March 23

Debunking Five Outsourcing Myths in Millwork

One of the most persistent beliefs I hear from millwork companies is that outsourcing drafting means sacrificing quality and control in exchange for lower cost or faster turnaround.

After more than a decade working as a millwork engineer, drafter, and manager — and now running a team that supports shops across the industry. I’ve learned that this assumption usually comes from misunderstanding how outsourcing actually works.

The companies that get the most value from outsourced drafting approach it differently than most people expect.

Here are the five myths I see most often.

Myth 1: You Lose Quality When You Outsource

The most common expectation clients have is that they can hand off a project, step away, and receive perfect drawings at the end.

That’s not how good engineering works — internally or externally.

The best outsourcing relationships function as a partnership. Our goal with every client is to deliver work that meets or exceeds the quality they would produce internally, while keeping them in control of the outcome.

But that only happens when their experienced engineers stay engaged.

When clients provide clear information up front and stay available to answer questions along the way, the work flows smoothly. When drawings are reviewed only once at the end, small issues pile up and everyone ends up rushing to fix things.

Quality improves when collaboration improves.

Myth 2: The Hourly Rate Tells You the Cost

Most cost comparisons focus on hours.

Companies compare our estimated drafting hours to the number of hours they think the project should take internally.

But the real comparison isn’t hours to hours — it’s fully burdened cost to fully burdened cost.

Internal engineering costs include salaries, benefits, office space, software, management oversight, and the hidden time spent coordinating work across a busy shop environment.

There’s another reality many companies discover when we start working together: very few shops consistently track whether their internal engineering teams actually hit their estimated hours.

What many clients value most isn’t the lowest hourly rate — it’s predictability. If a budget and schedule are defined and consistently met, that reliability becomes extremely valuable.

Myth 3: You’ll Lose Control

Many millwork companies already struggle with internal workflow chaos.

Engineering teams are constantly interrupted, projects start and stop as priorities shift, and deadlines compete with the desire to get every detail perfect.

When a project is outsourced, something interesting happens.

The outsourced team focuses entirely on the scope that was defined. The noise of the rest of the company disappears.

For many clients, that creates something they haven’t experienced in a long time: predictable progress.

Instead of losing control, they gain it. Their internal engineers can focus on solving complex problems while the drafting work continues moving forward.

Myth 4: Communication Will Be Difficult

Most communication problems don’t come from distance.
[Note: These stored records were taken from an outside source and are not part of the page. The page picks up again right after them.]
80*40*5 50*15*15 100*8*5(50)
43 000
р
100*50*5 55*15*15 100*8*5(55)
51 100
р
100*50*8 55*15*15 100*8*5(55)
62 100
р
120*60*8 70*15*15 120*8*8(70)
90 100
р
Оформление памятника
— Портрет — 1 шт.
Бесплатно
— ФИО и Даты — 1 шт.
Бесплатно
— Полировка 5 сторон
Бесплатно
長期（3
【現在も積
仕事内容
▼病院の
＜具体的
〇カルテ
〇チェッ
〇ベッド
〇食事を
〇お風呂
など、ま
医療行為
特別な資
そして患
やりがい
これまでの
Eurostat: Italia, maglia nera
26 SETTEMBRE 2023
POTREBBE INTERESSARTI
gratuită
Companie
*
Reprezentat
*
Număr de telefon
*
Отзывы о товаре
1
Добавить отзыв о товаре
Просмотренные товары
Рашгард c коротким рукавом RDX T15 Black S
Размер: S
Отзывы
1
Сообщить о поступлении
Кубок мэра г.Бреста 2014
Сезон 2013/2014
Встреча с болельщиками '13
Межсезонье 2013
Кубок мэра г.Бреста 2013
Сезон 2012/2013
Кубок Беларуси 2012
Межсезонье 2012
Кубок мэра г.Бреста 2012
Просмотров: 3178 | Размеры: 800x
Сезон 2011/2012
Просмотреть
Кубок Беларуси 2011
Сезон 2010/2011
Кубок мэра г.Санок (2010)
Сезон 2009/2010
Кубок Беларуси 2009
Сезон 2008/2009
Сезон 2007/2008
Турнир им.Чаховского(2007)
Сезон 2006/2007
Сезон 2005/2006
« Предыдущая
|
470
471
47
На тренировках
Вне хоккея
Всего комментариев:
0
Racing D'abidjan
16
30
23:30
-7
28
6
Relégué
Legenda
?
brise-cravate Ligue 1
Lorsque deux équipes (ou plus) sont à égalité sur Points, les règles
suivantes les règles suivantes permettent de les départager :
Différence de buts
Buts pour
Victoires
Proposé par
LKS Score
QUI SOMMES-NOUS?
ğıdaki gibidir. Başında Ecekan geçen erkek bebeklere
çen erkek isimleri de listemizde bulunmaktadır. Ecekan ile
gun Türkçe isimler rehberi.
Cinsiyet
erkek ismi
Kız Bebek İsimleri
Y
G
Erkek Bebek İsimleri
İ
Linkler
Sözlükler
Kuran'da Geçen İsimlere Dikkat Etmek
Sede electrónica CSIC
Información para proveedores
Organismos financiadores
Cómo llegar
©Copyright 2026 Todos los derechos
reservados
They come from assumptions.

Every millwork shop has dozens of internal standards that feel obvious to the people who work there. How fillers are handled. How die walls are structured. How certain materials are detailed.
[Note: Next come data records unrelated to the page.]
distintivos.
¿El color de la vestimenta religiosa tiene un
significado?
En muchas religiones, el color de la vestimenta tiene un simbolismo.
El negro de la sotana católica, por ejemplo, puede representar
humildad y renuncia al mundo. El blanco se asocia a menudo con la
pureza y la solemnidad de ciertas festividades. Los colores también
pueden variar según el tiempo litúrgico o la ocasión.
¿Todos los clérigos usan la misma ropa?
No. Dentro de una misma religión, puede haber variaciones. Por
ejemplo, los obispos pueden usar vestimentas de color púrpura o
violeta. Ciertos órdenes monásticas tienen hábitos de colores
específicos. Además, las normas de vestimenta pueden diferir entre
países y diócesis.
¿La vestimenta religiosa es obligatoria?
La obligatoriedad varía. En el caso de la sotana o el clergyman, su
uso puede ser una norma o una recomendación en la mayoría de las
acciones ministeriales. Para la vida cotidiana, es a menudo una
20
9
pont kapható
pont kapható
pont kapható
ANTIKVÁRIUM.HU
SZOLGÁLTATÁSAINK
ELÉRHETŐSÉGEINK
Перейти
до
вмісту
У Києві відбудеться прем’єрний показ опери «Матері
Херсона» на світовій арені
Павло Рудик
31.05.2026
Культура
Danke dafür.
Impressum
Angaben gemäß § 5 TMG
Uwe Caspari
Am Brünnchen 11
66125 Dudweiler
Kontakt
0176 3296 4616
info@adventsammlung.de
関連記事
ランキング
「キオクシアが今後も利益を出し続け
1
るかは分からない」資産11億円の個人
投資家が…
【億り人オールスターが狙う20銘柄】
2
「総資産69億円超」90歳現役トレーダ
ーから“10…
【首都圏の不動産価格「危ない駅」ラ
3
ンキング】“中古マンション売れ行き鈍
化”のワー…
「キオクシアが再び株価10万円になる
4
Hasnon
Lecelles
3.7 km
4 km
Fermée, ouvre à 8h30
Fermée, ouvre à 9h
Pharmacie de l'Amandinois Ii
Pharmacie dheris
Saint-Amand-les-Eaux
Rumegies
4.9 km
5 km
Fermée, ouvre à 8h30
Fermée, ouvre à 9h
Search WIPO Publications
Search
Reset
But those standards are rarely documented because everyone internally already knows them.

When an external team begins working with a client, those invisible standards suddenly become visible.
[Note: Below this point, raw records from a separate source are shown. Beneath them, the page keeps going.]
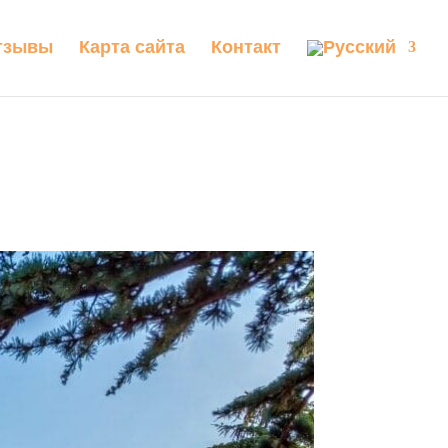
тзывы
Карта сайта
Контакт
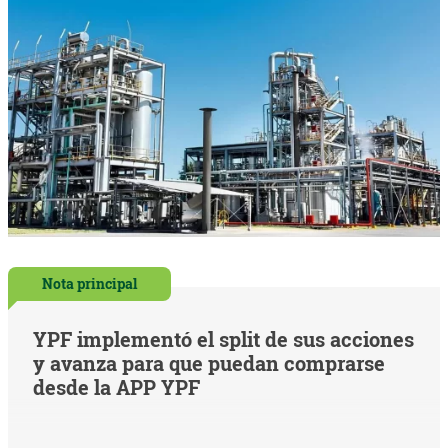
Nota principal
YPF implementó el split de sus acciones
y avanza para que puedan comprarse
desde la APP YPF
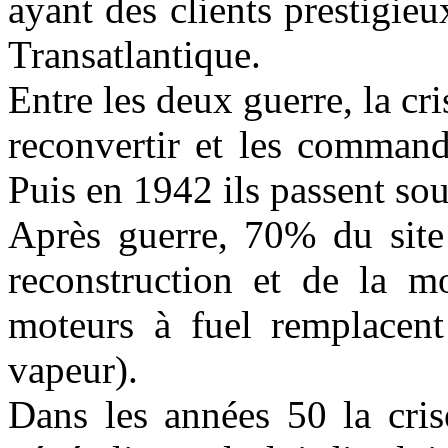
ayant des clients prestigi
Transatlantique.
Entre les deux guerre, la cr
reconvertir et les commande
Puis en 1942 ils passent sou
Après guerre, 70% du site a
reconstruction et de la mo
moteurs à fuel remplacent 
vapeur).
Dans les années 50 la cris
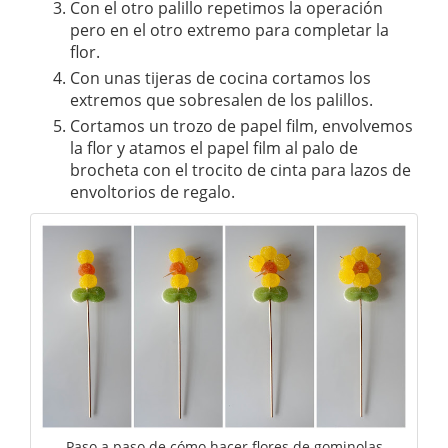
Con el otro palillo repetimos la operación
pero en el otro extremo para completar la
flor.
Con unas tijeras de cocina cortamos los
extremos que sobresalen de los palillos.
Cortamos un trozo de papel film, envolvemos
la flor y atamos el papel film al palo de
brocheta con el trocito de cinta para lazos de
envoltorios de regalo.
Paso a paso de cómo hacer flores de gominolas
That’s not a problem — it’s an opportunity.

As questions get answered and standards get documented, the process becomes clearer not just for the outsourced team, but often for the internal team as well.

Clear communication doesn’t slow things down. It improves the system.

Myth 5: Proximity Equals Expertise

Many companies assume that having engineers in the same building automatically means stronger millwork knowledge.

But in reality, almost every millwork engineer learned through experience, not through formal education.

There is no millwork engineering degree.

Expertise comes from exposure to real projects, understanding how products are fabricated and installed, and seeing how drawings translate into physical construction.

That’s why specialized knowledge matters more than geography.

A team that focuses exclusively on millwork and trains specifically for that work will often produce stronger results than a general CAD service that simply happens to be nearby.

What This Really Means

If you’re a millwork business owner evaluating outsourcing, the real question isn’t whether it replaces your internal team.

It doesn’t.

The most successful partnerships happen when outsourcing becomes an extension of your engineering capacity — allowing experienced team members to focus on the highest-value work while additional resources handle the drafting workload.

No system is perfect.

Internal teams make mistakes. Outsourced teams do too.

But companies that are willing to rethink how engineering work flows through their business often discover something important:

Scaling doesn’t require giving up control.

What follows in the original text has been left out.